GIVEN INFORMATION Start Marker

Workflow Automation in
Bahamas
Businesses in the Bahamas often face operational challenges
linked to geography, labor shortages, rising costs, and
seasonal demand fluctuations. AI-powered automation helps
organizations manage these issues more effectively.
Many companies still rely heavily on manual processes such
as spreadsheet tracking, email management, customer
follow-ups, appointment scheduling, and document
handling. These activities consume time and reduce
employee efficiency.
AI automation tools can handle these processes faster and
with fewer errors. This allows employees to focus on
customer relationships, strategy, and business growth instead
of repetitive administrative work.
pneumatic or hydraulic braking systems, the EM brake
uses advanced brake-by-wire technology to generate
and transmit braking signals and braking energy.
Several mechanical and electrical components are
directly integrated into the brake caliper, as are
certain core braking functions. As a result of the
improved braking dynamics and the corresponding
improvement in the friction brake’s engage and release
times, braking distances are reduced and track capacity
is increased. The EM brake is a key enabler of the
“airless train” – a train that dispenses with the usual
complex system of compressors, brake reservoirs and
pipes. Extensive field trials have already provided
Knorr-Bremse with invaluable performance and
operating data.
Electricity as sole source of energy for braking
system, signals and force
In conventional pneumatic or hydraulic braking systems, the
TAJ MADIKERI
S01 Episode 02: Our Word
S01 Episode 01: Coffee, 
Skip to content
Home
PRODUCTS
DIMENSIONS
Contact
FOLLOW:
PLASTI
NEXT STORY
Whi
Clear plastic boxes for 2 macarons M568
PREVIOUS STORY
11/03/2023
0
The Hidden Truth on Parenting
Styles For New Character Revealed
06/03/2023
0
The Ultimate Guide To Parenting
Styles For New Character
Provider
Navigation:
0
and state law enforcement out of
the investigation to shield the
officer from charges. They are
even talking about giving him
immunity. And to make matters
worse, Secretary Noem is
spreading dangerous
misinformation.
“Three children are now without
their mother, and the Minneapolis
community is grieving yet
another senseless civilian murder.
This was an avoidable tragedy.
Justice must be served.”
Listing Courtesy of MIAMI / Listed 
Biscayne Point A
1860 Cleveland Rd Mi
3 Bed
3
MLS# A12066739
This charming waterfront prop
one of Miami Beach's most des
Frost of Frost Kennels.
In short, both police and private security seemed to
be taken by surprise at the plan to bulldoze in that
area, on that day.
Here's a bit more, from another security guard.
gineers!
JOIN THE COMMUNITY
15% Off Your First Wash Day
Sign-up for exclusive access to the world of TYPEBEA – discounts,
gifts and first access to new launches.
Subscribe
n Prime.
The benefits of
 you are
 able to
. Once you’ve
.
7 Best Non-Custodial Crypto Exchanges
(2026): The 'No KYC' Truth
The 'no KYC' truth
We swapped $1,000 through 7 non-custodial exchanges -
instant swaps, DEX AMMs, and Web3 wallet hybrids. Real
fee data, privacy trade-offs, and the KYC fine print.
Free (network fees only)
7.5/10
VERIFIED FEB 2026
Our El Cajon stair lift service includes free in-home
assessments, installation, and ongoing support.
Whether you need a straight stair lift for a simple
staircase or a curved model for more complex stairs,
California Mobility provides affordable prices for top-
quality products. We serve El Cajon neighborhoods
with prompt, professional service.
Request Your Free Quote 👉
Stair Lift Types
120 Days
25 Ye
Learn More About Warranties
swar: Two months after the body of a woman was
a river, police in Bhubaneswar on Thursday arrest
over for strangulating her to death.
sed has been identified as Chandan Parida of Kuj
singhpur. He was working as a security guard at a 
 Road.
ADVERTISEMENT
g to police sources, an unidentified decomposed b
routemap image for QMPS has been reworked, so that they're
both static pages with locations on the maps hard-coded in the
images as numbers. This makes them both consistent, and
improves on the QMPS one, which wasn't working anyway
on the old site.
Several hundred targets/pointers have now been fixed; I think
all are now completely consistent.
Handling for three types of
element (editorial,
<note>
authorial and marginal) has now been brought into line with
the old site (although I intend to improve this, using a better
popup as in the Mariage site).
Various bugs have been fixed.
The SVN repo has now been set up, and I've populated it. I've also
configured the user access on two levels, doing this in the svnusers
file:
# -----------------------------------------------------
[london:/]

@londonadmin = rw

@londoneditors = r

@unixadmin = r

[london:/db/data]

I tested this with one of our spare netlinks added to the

GIVEN INFORMATION End Marker

WORK ORDER: What is needed is every line from the start of the entries through the line containing "of repetitive administrative work.", returned word for word and nothing else.

TASK SOLUTION:
Workflow Automation in
Bahamas
Businesses in the Bahamas often face operational challenges
linked to geography, labor shortages, rising costs, and
seasonal demand fluctuations. AI-powered automation helps
organizations manage these issues more effectively.
Many companies still rely heavily on manual processes such
as spreadsheet tracking, email management, customer
follow-ups, appointment scheduling, and document
handling. These activities consume time and reduce
employee efficiency.
AI automation tools can handle these processes faster and
with fewer errors. This allows employees to focus on
customer relationships, strategy, and business growth instead
of repetitive administrative work.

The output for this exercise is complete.